Kimberly Byrum, managing principal for multifamily at MFE parent company Zonda, says the apartment industry is going to see even more bullish opportunities and attitudes heading into 2025.

Kimberly Byrum, Zonda
Kimberly Byrum, Zonda

“I think we all expected the big wave of pipeline in 2024, and we were approaching the markets very cautiously,” she says. “And what has happened is we've seen record levels of absorption.

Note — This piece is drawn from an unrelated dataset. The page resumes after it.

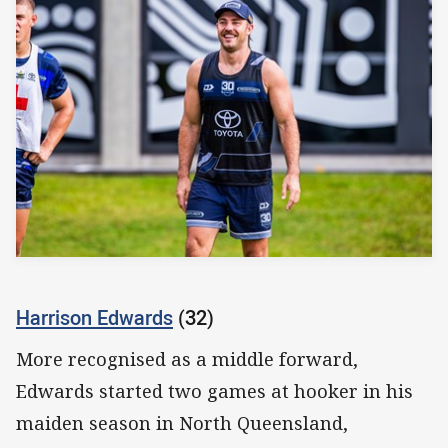
Harrison Edwards
(32)
More recognised as a middle forward,
Edwards started two games at hooker in his
maiden season in North Queensland,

The demand has remained strong.”

Byrum notes the industry is benefiting from strong renewal activity and potential home buyers continuing to rent because of higher interest rates and home prices.

“We have one more supply wave in most markets coming,” she says. “I'm hopeful that we work through that rather quickly.”

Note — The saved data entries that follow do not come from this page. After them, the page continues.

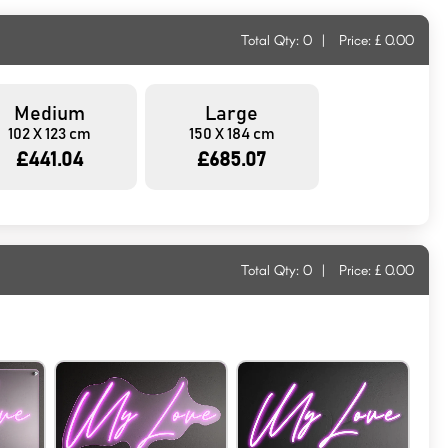
Total Qty:
0
|
Price: £
0.00
Medium
Large
102 X 123 cm
150 X 184 cm
£441.04
£685.07
Total Qty:
0
|
Price: £
0.00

However, Byrum says she fears that with starts slowing and a lower number of deliveries expected for 2026 and 2027, rents could ramp up again and impact inflation.

“We have sat in a new supply pipeline for two years, and I would hate to see inflation rear its ugly head,” she cautions.

Looking to 2025, she advises developers to be able to articulate the story of their project.

“Anecdotally, we're having a lot more calls with investors to get them comfortable with rents and with the pipeline and where the markets are headed,” she notes. “It’s important to have a succinct message as it relates to new construction projects and what their vision is for that target market.”

Here are five areas Byrum will be tracking in the new year:

  1. Oil-based economy markets: With President-elect Trump looking to expand domestic oil and gas drilling, she predicts Houston could be a big winner. “I think that we will burn through this supply through the middle of the summer as long as the economy holds, and we will start to see some strong rent growth toward the end of 2025,” she says, adding she’ll also be watching Oklahoma City.
  2. Other markets to watch: In addition to the oil-based economy markets, Byrum is keeping tabs on Austin, Texas, and Florida’s Gulf Coast for different reasons. While Austin has seen a record level of multifamily deliveries, she says it’s a great place to live. “I'll be rooting for Austin to absorb this supply and make its way back to balance,” she says. On the other hand, she is worried about Florida’s Gulf Coast with the recent hurricanes and how that could impact in-migration.
  3. A well-located garden deal: Byrum says this is her favorite product type for the near future, especially in looking at the demographics that show more Gen Zers entering the market who aren’t earning incomes yet to support the rents of luxury high-rises. “That just bodes really well for a well-located garden-style deal close to job centers. I think it will be a race to find some great sites in some of those areas,” she adds.
  4. Innovative construction trends: Byrum says she is encouraged about some of the up-and-coming building trends she’s seeing, such as a 3D-printed build-to-rent development and mass timber projects. “It’s really exciting to see some aesthetically pleasing types of construction that are helping the industry be more sustainable,” she says. “I think that definitely appeals to that millennial renter and certainly the higher-end renter that will pay you for those types of things.” However, she notes she would like to see more modular on the market-rate side.
  5. Amenity wars: Byrum says she sees wellness and work-from-home amenities—from being close to nature, good sleeping environments, and healthy food options—continuing to be popular. “Wellness trends will continue and definitely appeal to the Gen Xers and the millennials who are still in the rental market,” she adds.